Last December Microsoft announced that a partnership with Qualcomm would see the creation of Windows 10 laptops powered by the chip maker's flagship Snapdragon 835 processor. The devices are supposed to offer exceptional battery life without any significant performance downgrade. But while the former appears true, there are some question marks over the latter claim.

German site Winfuture.de discovered leaked benchmarks on Geekbench's website under the name Qualcomm CLS. There are numbers for 32-bit versions of both Windows 10 S and Windows 10 Pro, with some listings showing a device featuring 8GB of RAM and powered by an octa-core processor clocked between 1.9GHz and 2.2GHz. The highest score is 1202 for Geekbench's single-core benchmark, while the multi-core score is 4068.

As noted by MSPowerUser, those figures are way below what an i3-8100 CPU can achieve in the same benchmarks: 3692 single-core and 11860 multi-core.

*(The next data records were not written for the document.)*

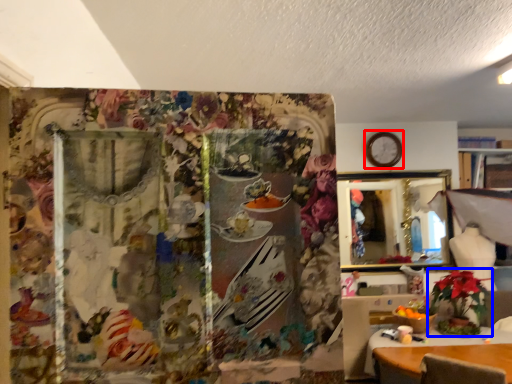 Question: Which point is further to the camera, clock (highlighted by a red box) or houseplant (highlighted by a blue box)?

Choices:
 (A) clock
 (B) houseplant

Answer: (A) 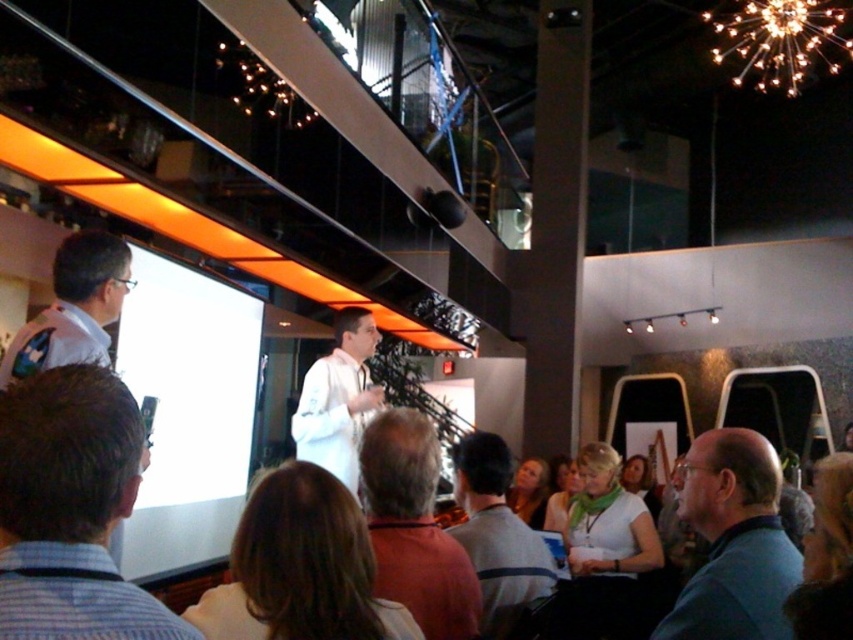 Question: Can you confirm if white shirt at center is bigger than blonde hair at center?

Choices:
 (A) yes
 (B) no

Answer: (A)

Question: Does brown hair at center appear under gray sweater at center?

Choices:
 (A) no
 (B) yes

Answer: (A)

Question: Which point is closer to the camera?

Choices:
 (A) reddish-brown hair at center
 (B) blonde hair at center

Answer: (A)

Question: Which object is closer to the camera taking this photo?

Choices:
 (A) light brown hair at lower center
 (B) dark brown hair at lower right
 (C) white shirt at center

Answer: (B)

Question: From the image, what is the correct spatial relationship of blue fabric shirt at lower right in relation to gray sweater at center?

Choices:
 (A) below
 (B) above

Answer: (B)

Question: Which object is the closest to the white shirt at center?

Choices:
 (A) brown hair at center
 (B) green fabric headscarf at lower center
 (C) blue striped shirt at center
 (D) gray sweater at center

Answer: (B) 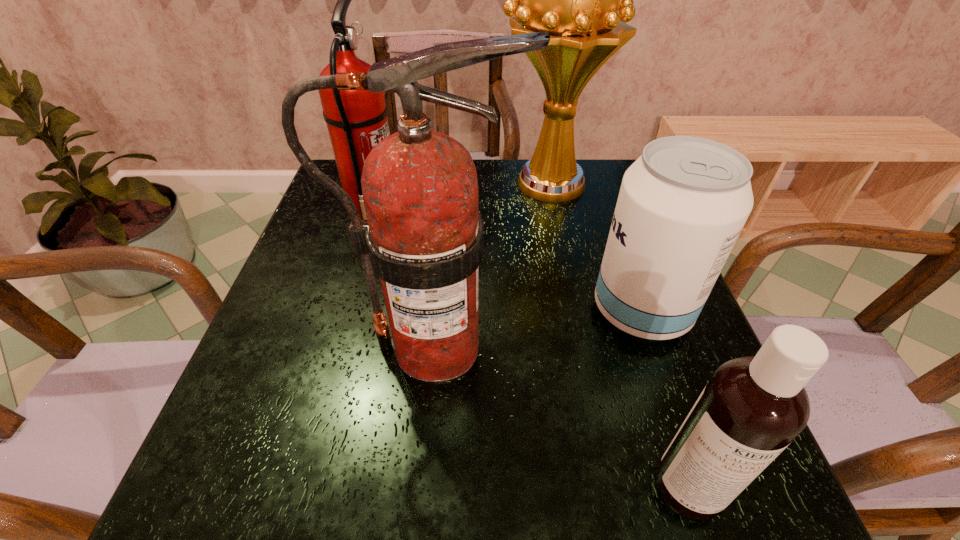 Image resolution: width=960 pixels, height=540 pixels. Find the location of `object at the near right corner`. object at the near right corner is located at coordinates (753, 407).

The width and height of the screenshot is (960, 540). Identify the location of vacant space at the far edge of the desktop. point(492,204).

In the image, there is a desktop. Where is `vacant space at the near edge`? vacant space at the near edge is located at coordinates (531, 497).

Locate an element on the screen. free space at the left edge of the desktop is located at coordinates (218, 418).

This screenshot has width=960, height=540. I want to click on vacant space at the right edge of the desktop, so click(x=593, y=215).

The height and width of the screenshot is (540, 960). I want to click on vacant space at the far left corner of the desktop, so click(324, 203).

Where is `free area in between the farther fire extinguisher and the alcohol`? Image resolution: width=960 pixels, height=540 pixels. free area in between the farther fire extinguisher and the alcohol is located at coordinates pyautogui.click(x=508, y=261).

The image size is (960, 540). What are the coordinates of `vacant point located between the trophy_cup and the alcohol` in the screenshot? It's located at (594, 247).

This screenshot has height=540, width=960. Identify the location of unoccupied area between the dishwasher detergent and the alcohol. (665, 399).

Locate an element on the screen. free space between the dishwasher detergent and the alcohol is located at coordinates (665, 399). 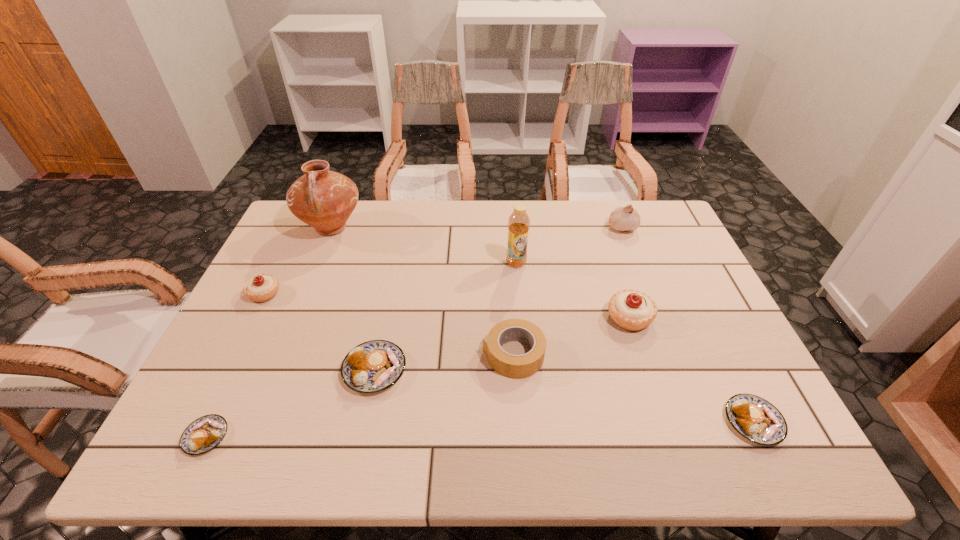 This screenshot has width=960, height=540. What are the coordinates of `vacant space situated at the edge of the duct tape` in the screenshot? It's located at (339, 355).

Locate an element on the screen. The width and height of the screenshot is (960, 540). free region located at the edge of the duct tape is located at coordinates (462, 355).

Locate an element on the screen. This screenshot has width=960, height=540. vacant space located on the back of the second brown pastry from right to left is located at coordinates (398, 254).

At what (x,y) coordinates should I click in order to perform the action: click on vacant space located on the left of the eighth tallest object. Please return your answer as a coordinate pair (x, y). The image size is (960, 540). Looking at the image, I should click on (x=586, y=422).

Identify the location of free region located on the right of the shortest pastry. The image size is (960, 540). (304, 436).

Locate an element on the screen. pottery present at the far edge is located at coordinates (323, 199).

Where is `garlic present at the far edge`? garlic present at the far edge is located at coordinates (622, 218).

Image resolution: width=960 pixels, height=540 pixels. Find the location of `pottery at the left edge`. pottery at the left edge is located at coordinates (323, 199).

Locate an element on the screen. The height and width of the screenshot is (540, 960). garlic that is positioned at the right edge is located at coordinates (622, 218).

Where is `pastry that is at the right edge`? The height and width of the screenshot is (540, 960). pastry that is at the right edge is located at coordinates (756, 419). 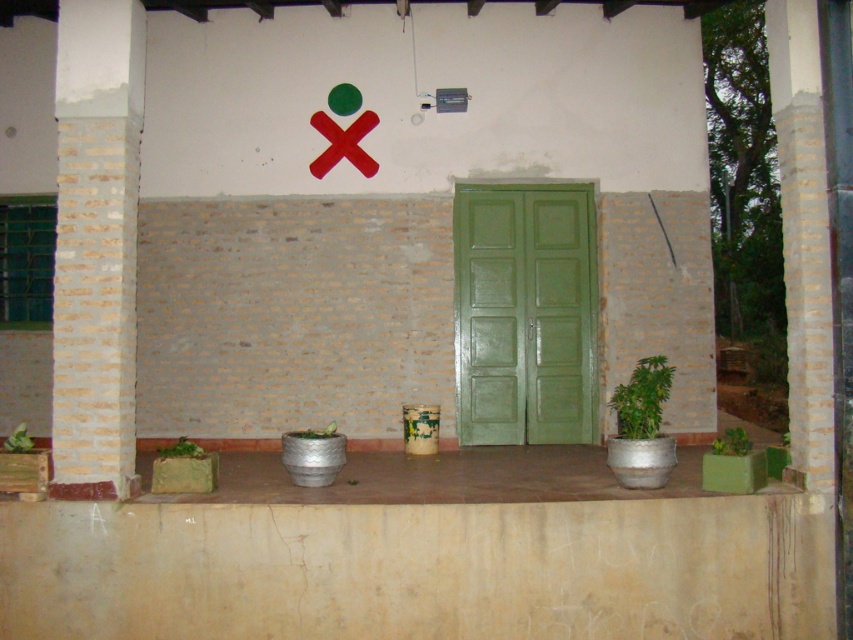 Question: Among these objects, which one is farthest from the camera?

Choices:
 (A) metallic silver pot at center
 (B) green metallic pot at lower right

Answer: (B)

Question: Can you confirm if metallic silver pot at center is positioned to the left of green matte pot at lower left?

Choices:
 (A) no
 (B) yes

Answer: (A)

Question: Based on their relative distances, which object is nearer to the green metallic pot at lower left?

Choices:
 (A) green metallic pot at lower center
 (B) metallic silver pot at center
 (C) green matte pot at lower left
 (D) green metallic pot at lower right

Answer: (B)

Question: From the image, what is the correct spatial relationship of brick textured pillar at left in relation to green metallic pot at right?

Choices:
 (A) left
 (B) right

Answer: (A)

Question: Which point appears farthest from the camera in this image?

Choices:
 (A) (471, 365)
 (B) (724, 452)

Answer: (A)

Question: Is brick textured pillar at left above green metallic pot at right?

Choices:
 (A) no
 (B) yes

Answer: (B) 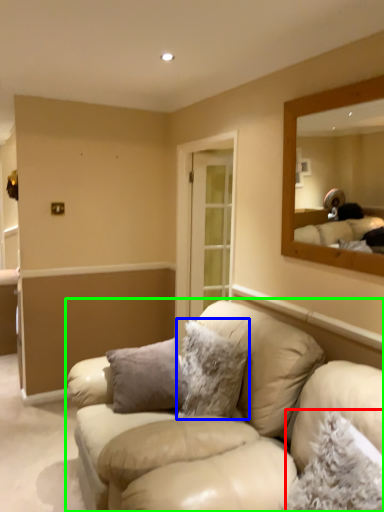 Question: Which object is the farthest from pillow (highlighted by a red box)? Choose among these: pillow (highlighted by a blue box) or studio couch (highlighted by a green box).

Choices:
 (A) pillow
 (B) studio couch

Answer: (A) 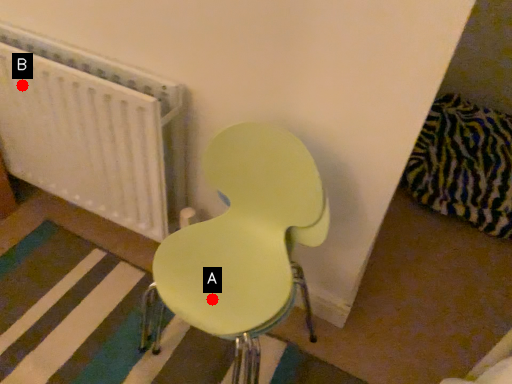 Question: Two points are circled on the image, labeled by A and B beside each circle. Which of the following is the farthest from the observer?

Choices:
 (A) A is further
 (B) B is further

Answer: (B) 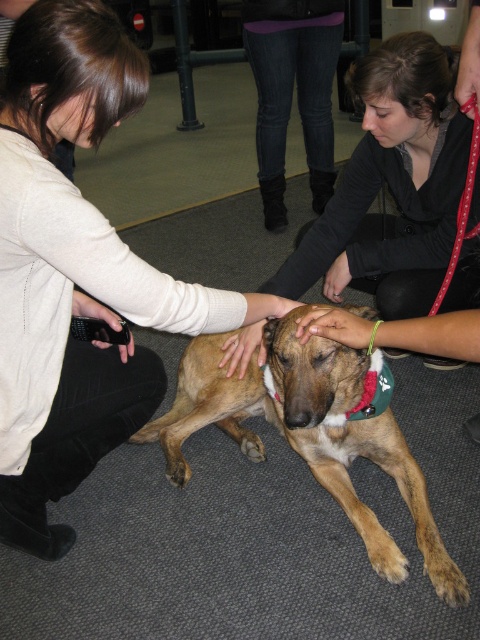 Question: Among these points, which one is nearest to the camera?

Choices:
 (A) (88, 84)
 (B) (452, 605)

Answer: (A)

Question: Which point is closer to the camera?

Choices:
 (A) matte beige sweater at center
 (B) matte black shirt at center
 (C) brown furry dog at center

Answer: (A)

Question: Is matte beige sweater at center smaller than brown furry dog at center?

Choices:
 (A) yes
 (B) no

Answer: (B)

Question: Which of these objects is positioned farthest from the matte beige sweater at center?

Choices:
 (A) matte black shirt at center
 (B) brown furry dog at center

Answer: (A)

Question: Observing the image, what is the correct spatial positioning of matte beige sweater at center in reference to matte black shirt at center?

Choices:
 (A) below
 (B) above

Answer: (A)

Question: Is matte beige sweater at center wider than brown furry dog at center?

Choices:
 (A) yes
 (B) no

Answer: (B) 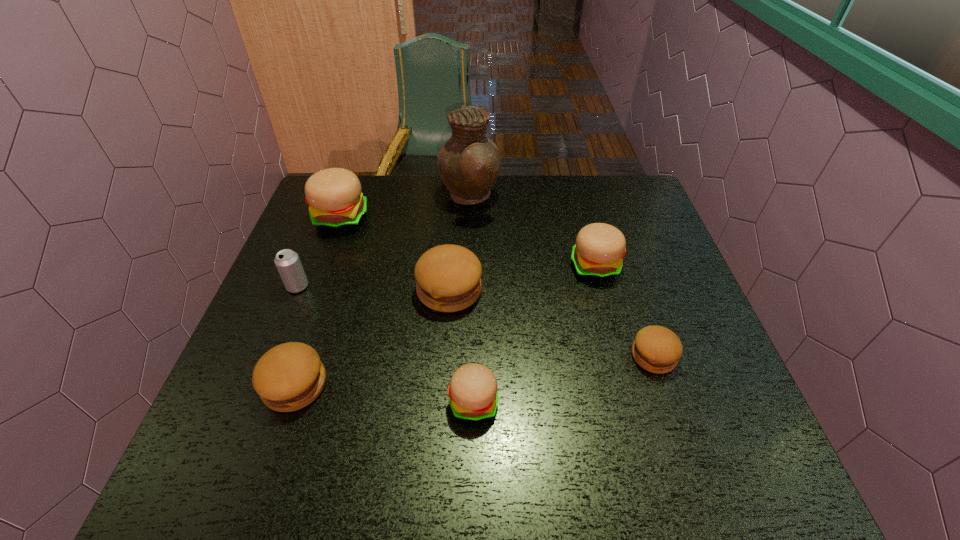 Where is `vacant region between the beer can and the seventh shortest object`? The height and width of the screenshot is (540, 960). vacant region between the beer can and the seventh shortest object is located at coordinates (319, 252).

Where is `free spot between the farthest beige hamburger and the shortest hamburger`? free spot between the farthest beige hamburger and the shortest hamburger is located at coordinates (497, 287).

Where is `blank region between the smallest beige hamburger and the leftmost brown hamburger`? The height and width of the screenshot is (540, 960). blank region between the smallest beige hamburger and the leftmost brown hamburger is located at coordinates (384, 394).

You are a GUI agent. You are given a task and a screenshot of the screen. Output one action in this format:
    pyautogui.click(x=<x>, y=<y>)
    Task: Click on the blank region between the shortest object and the second farthest beige hamburger
    The width and height of the screenshot is (960, 540).
    Given the screenshot: What is the action you would take?
    pyautogui.click(x=624, y=311)

I want to click on vacant space that's between the biggest brown hamburger and the smallest brown hamburger, so [x=551, y=323].

I want to click on vacant area that lies between the white beer can and the pitcher, so click(x=384, y=242).

Where is `free space that is in between the shortest object and the farthest brown hamburger`? This screenshot has height=540, width=960. free space that is in between the shortest object and the farthest brown hamburger is located at coordinates (551, 323).

The image size is (960, 540). Identify the location of free space between the farthest brown hamburger and the farthest hamburger. (395, 254).

Locate an element on the screen. object identified as the second closest to the second nearest beige hamburger is located at coordinates (469, 163).

At what (x,y) coordinates should I click in order to perform the action: click on object that is the closest to the brown pitcher. Please return your answer as a coordinate pair (x, y). This screenshot has height=540, width=960. Looking at the image, I should click on (448, 277). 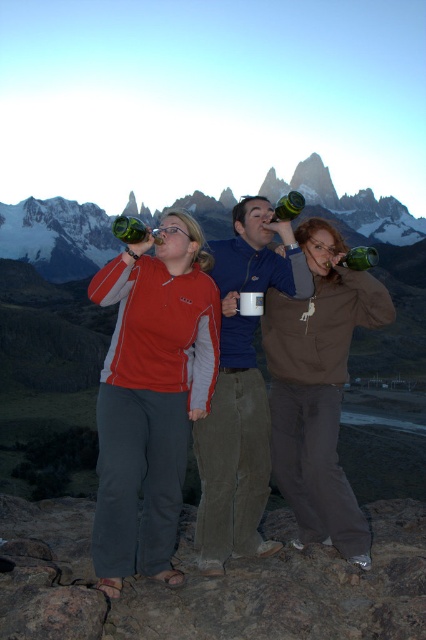 Question: Which point is closer to the camera?

Choices:
 (A) snowy granite mountain at upper center
 (B) green matte bottle at center
 (C) matte red jacket at center
 (D) blue fleece jacket at center

Answer: (C)

Question: Which of the following is the closest to the observer?

Choices:
 (A) (344, 260)
 (B) (117, 228)

Answer: (B)

Question: Can you confirm if matte brown jacket at center is positioned to the left of snowy granite mountain at upper center?

Choices:
 (A) yes
 (B) no

Answer: (B)

Question: Which object appears closest to the camera in this image?

Choices:
 (A) snowy granite mountain at upper center
 (B) matte red jacket at center

Answer: (B)

Question: Can you confirm if blue fleece jacket at center is positioned to the right of snowy granite mountain at upper center?

Choices:
 (A) yes
 (B) no

Answer: (B)

Question: Does blue fleece jacket at center have a larger size compared to green glass bottle at center?

Choices:
 (A) yes
 (B) no

Answer: (A) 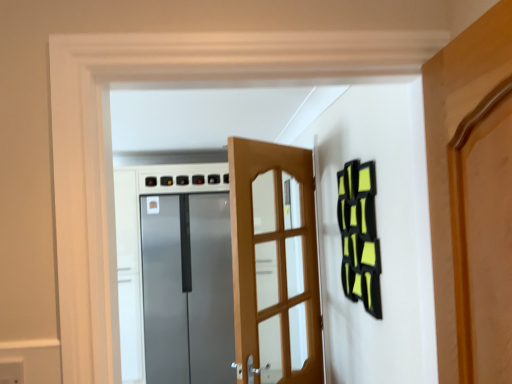 Question: Considering their positions, is wooden door at center, positioned as the first door in right-to-left order, located in front of or behind matte gray electric outlet at lower left?

Choices:
 (A) behind
 (B) front

Answer: (A)

Question: From their relative heights in the image, would you say wooden door at center, positioned as the first door in right-to-left order, is taller or shorter than matte gray electric outlet at lower left?

Choices:
 (A) tall
 (B) short

Answer: (A)

Question: Which object is positioned closest to the matte gray electric outlet at lower left?

Choices:
 (A) wooden door at center, acting as the first door starting from the front
 (B) satin metallic refrigerator at center, acting as the 2th door starting from the right

Answer: (A)

Question: Which is nearer to the satin metallic refrigerator at center, placed as the first door when sorted from left to right?

Choices:
 (A) matte gray electric outlet at lower left
 (B) wooden door at center, the second door from the left

Answer: (B)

What's even more concerning is that they're also lagging behind Android devices powered by the same Snapdragon 835, which usually score over 2200 for single-core tests and have multi-core results over 7700.

To be fair to Microsoft, the numbers likely come from a pre-release machine that hasn't been fully optimized, so the final devices---set to launch in the next few weeks---will almost certainly be an improvement.

The fact Windows on ARM uses emulation technology means it's never going to match the performance of standard x86 processors, but the devices could still find a position in the market, especially if the price is right and claims of multi-day battery life turn out to be accurate.